**Input material**

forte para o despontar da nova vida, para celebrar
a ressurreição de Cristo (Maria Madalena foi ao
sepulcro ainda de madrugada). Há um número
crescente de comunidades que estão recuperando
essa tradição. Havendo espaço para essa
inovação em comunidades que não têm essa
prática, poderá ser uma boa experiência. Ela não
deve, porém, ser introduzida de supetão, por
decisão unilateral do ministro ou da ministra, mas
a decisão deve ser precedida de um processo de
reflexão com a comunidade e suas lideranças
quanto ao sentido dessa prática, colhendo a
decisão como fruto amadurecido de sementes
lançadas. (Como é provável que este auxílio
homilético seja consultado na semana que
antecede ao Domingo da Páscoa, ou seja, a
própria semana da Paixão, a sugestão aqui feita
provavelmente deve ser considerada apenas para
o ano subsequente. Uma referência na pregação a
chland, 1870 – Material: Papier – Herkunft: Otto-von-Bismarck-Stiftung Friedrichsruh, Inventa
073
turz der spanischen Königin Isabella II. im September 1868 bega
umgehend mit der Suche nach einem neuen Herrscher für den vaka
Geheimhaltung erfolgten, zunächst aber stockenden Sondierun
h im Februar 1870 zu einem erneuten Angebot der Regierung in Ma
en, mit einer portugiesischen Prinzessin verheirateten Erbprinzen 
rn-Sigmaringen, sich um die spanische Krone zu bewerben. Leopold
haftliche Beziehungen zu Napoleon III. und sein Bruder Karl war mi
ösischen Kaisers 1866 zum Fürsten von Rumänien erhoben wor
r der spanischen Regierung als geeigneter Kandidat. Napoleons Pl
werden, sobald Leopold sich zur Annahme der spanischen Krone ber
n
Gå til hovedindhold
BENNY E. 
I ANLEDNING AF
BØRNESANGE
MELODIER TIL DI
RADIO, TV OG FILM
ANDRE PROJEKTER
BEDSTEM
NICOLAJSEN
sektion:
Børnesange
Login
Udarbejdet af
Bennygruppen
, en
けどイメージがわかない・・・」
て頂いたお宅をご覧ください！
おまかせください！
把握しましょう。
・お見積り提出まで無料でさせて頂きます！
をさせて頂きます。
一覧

**Exercise requirements**
What is needed is a word-for-word copy of all the records above.

**Solution for this problem**
forte para o despontar da nova vida, para celebrar
a ressurreição de Cristo (Maria Madalena foi ao
sepulcro ainda de madrugada). Há um número
crescente de comunidades que estão recuperando
essa tradição. Havendo espaço para essa
inovação em comunidades que não têm essa
prática, poderá ser uma boa experiência. Ela não
deve, porém, ser introduzida de supetão, por
decisão unilateral do ministro ou da ministra, mas
a decisão deve ser precedida de um processo de
reflexão com a comunidade e suas lideranças
quanto ao sentido dessa prática, colhendo a
decisão como fruto amadurecido de sementes
lançadas. (Como é provável que este auxílio
homilético seja consultado na semana que
antecede ao Domingo da Páscoa, ou seja, a
própria semana da Paixão, a sugestão aqui feita
provavelmente deve ser considerada apenas para
o ano subsequente. Uma referência na pregação a
chland, 1870 – Material: Papier – Herkunft: Otto-von-Bismarck-Stiftung Friedrichsruh, Inventa
073
turz der spanischen Königin Isabella II. im September 1868 bega
umgehend mit der Suche nach einem neuen Herrscher für den vaka
Geheimhaltung erfolgten, zunächst aber stockenden Sondierun
h im Februar 1870 zu einem erneuten Angebot der Regierung in Ma
en, mit einer portugiesischen Prinzessin verheirateten Erbprinzen 
rn-Sigmaringen, sich um die spanische Krone zu bewerben. Leopold
haftliche Beziehungen zu Napoleon III. und sein Bruder Karl war mi
ösischen Kaisers 1866 zum Fürsten von Rumänien erhoben wor
r der spanischen Regierung als geeigneter Kandidat. Napoleons Pl
werden, sobald Leopold sich zur Annahme der spanischen Krone ber
n
Gå til hovedindhold
BENNY E. 
I ANLEDNING AF
BØRNESANGE
MELODIER TIL DI
RADIO, TV OG FILM
ANDRE PROJEKTER
BEDSTEM
NICOLAJSEN
sektion:
Børnesange
Login
Udarbejdet af
Bennygruppen
, en
けどイメージがわかない・・・」
て頂いたお宅をご覧ください！
おまかせください！
把握しましょう。
・お見積り提出まで無料でさせて頂きます！
をさせて頂きます。
一覧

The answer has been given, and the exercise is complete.